Authorities in Saudi Arabia have forced a prominent human rights activist and blogger to shut down his twitter account as part of the ongoing crackdown on dissent in the country.
Reports said on Wednesday that Mikhlif Al-Shammari was summoned on September 22 to the General Intelligence Directorate in the city of Al-Khobar, where he was told to shut down his account instantly based on an order by the country’s Interior Ministry.
He is said to have been forced to pledge to close his account within 48 hours.
The activist, who is from the large Sunni al-Shammar tribe, has been seeking to improve relations with Saudi Arabia’s Shia community based in the Eastern Province.

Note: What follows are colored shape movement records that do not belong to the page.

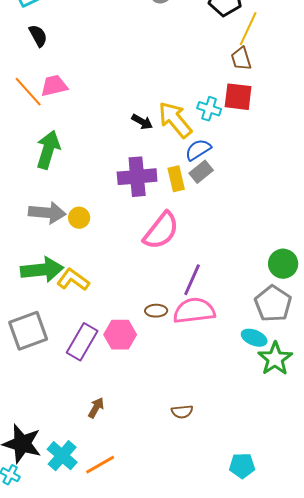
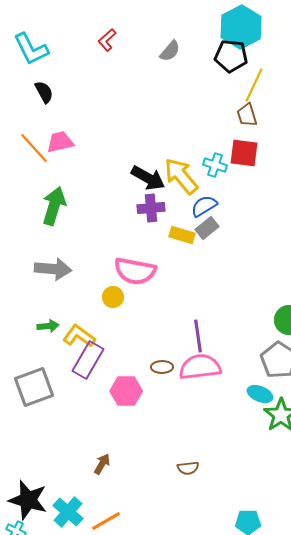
black arrow: (142, 122) -> (148, 178), size x1.6
purple cross: (137, 177) -> (151, 208), moved, size x0.7
yellow rectangle: (176, 179) -> (182, 235), turned -60
yellow circle: (79, 218) -> (113, 297), moved
pink semicircle: (161, 231) -> (135, 271), moved, turned 63
green arrow: (42, 270) -> (48, 326), size x0.5
purple line: (192, 280) -> (198, 336), turned -32
purple rectangle: (82, 342) -> (88, 360), moved

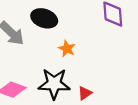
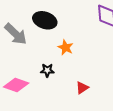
black star: (54, 84) -> (47, 70), moved, size x0.5

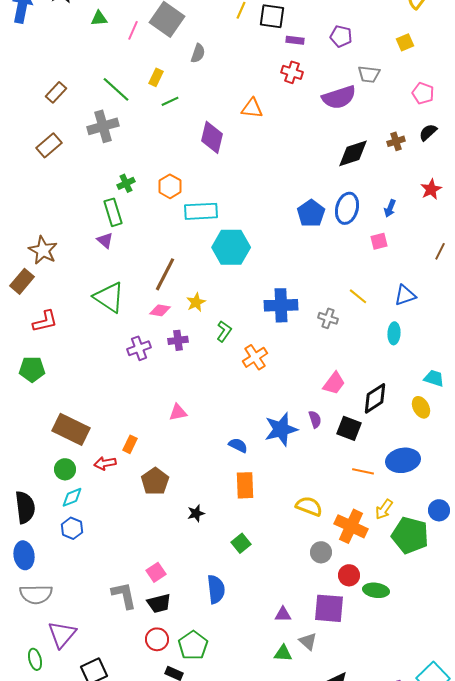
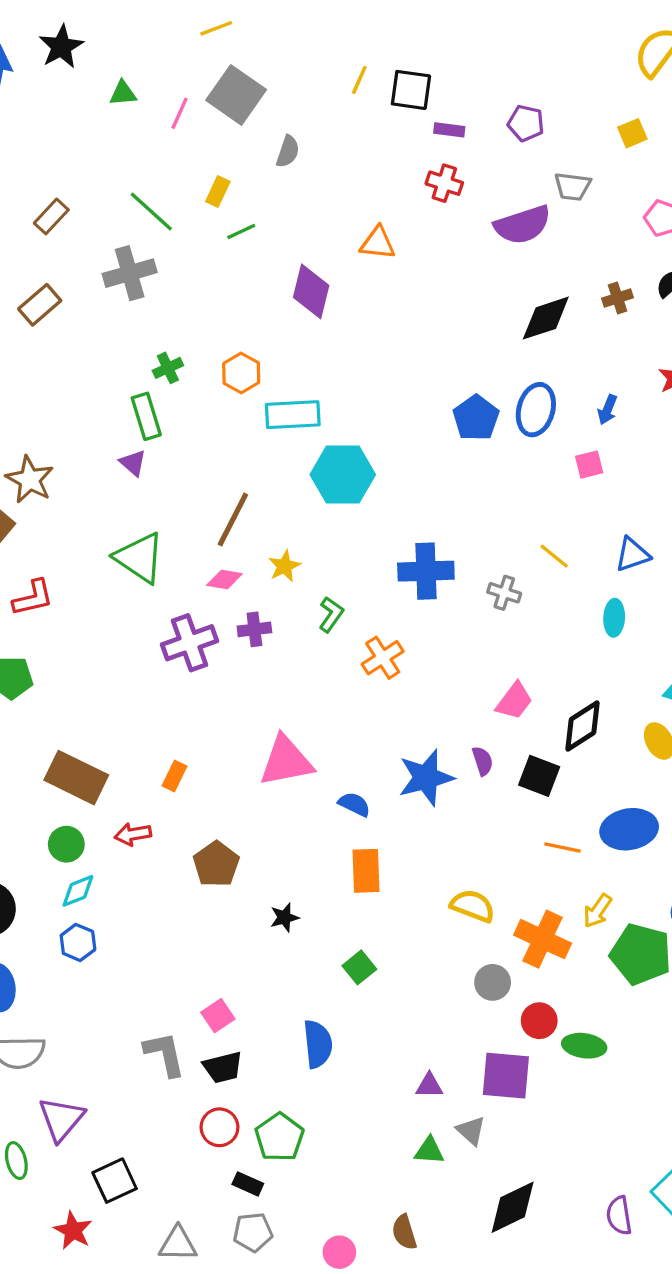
purple cross: (139, 348) -> (190, 643), size x1.4
pink triangle: (178, 412) -> (286, 761), moved, size x1.8
orange rectangle: (130, 444) -> (175, 776), moved

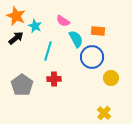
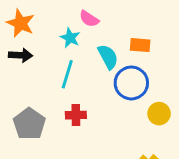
pink semicircle: (63, 21) -> (89, 19), moved
cyan star: (35, 26) -> (70, 38), moved
black arrow: (16, 38) -> (21, 55), turned 42

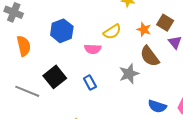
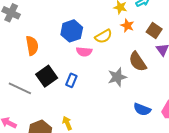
orange star: (144, 29) -> (127, 26), moved
blue hexagon: (62, 31) -> (72, 31), moved
orange semicircle: (24, 46) -> (32, 46), moved
blue rectangle: (90, 83) -> (71, 80), moved, turned 48

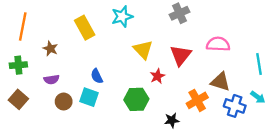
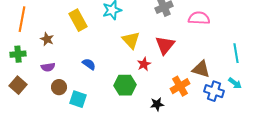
pink semicircle: (218, 44) -> (199, 18), moved
blue semicircle: (97, 76) -> (89, 64), turned 152
cyan square: (89, 97) -> (78, 99), moved

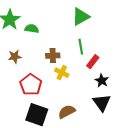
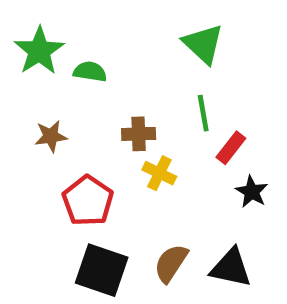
green triangle: (81, 17) -> (203, 44), turned -48
black triangle: (102, 103) -> (231, 268), moved, turned -42
brown semicircle: (67, 112) -> (171, 263), turned -30

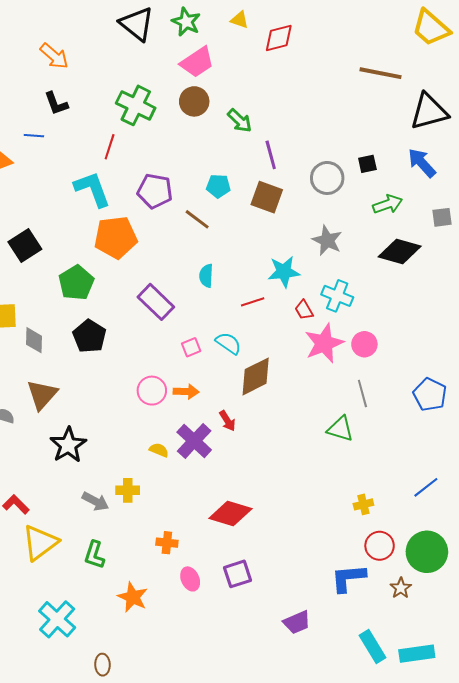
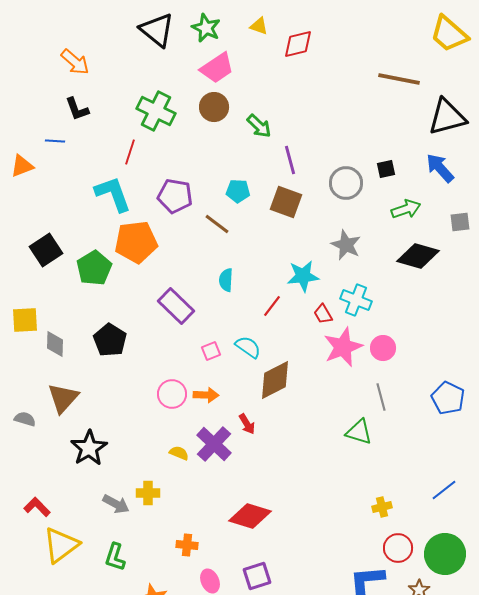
green pentagon: (76, 283) -> (94, 268), moved
red line: (253, 302) -> (272, 306), turned -35

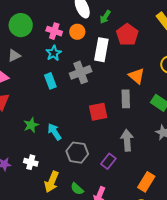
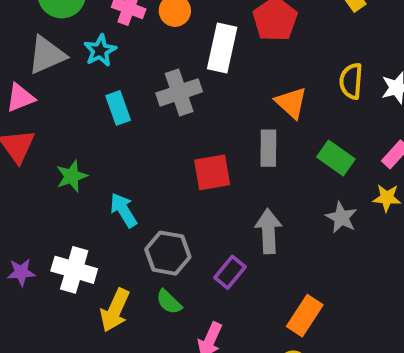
cyan star: (54, 53) -> (100, 51), moved
gray triangle: (14, 56) -> (47, 55), size x1.5
green star: (31, 125) -> (72, 176), moved
white cross: (31, 162) -> (74, 270), size x1.5
green semicircle: (77, 189) -> (169, 302), moved

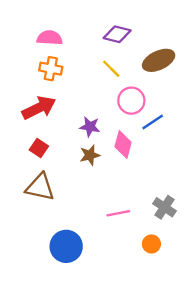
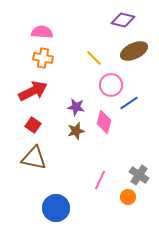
purple diamond: (117, 34) -> (123, 20), moved
pink line: (118, 213) -> (100, 180), turned -54
orange circle: (151, 244) -> (128, 197), moved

Al-Shammari has denounced the Saudi regime’s rights violations, mostly against the Shias, as he believes Sunni Muslims should treat Shia people in the oil-rich country as equals.
In July, an appellate court in Riyadh upheld a five-year jail term handed down to the rights activist, as well as a ten-year travel ban and a ban on writing articles, accessing the Internet and appearing in the media.
Al-Shammari has been accused of several charges, including “making attempts to discredit the kingdom in public opinion, insulting the clergy and accusing state officials of dishonesty” as well as “producing and sending via the Internet what would prejudice public order.”
Activists say there are over 30,000 political prisoners in Saudi Arabia.
The country has come under fire from international human rights organizations, which have criticized it for failing to address the rights situation in the kingdom.
They say Riyadh has persistently implemented repressive policies that stifle freedom of expression, association and assembly.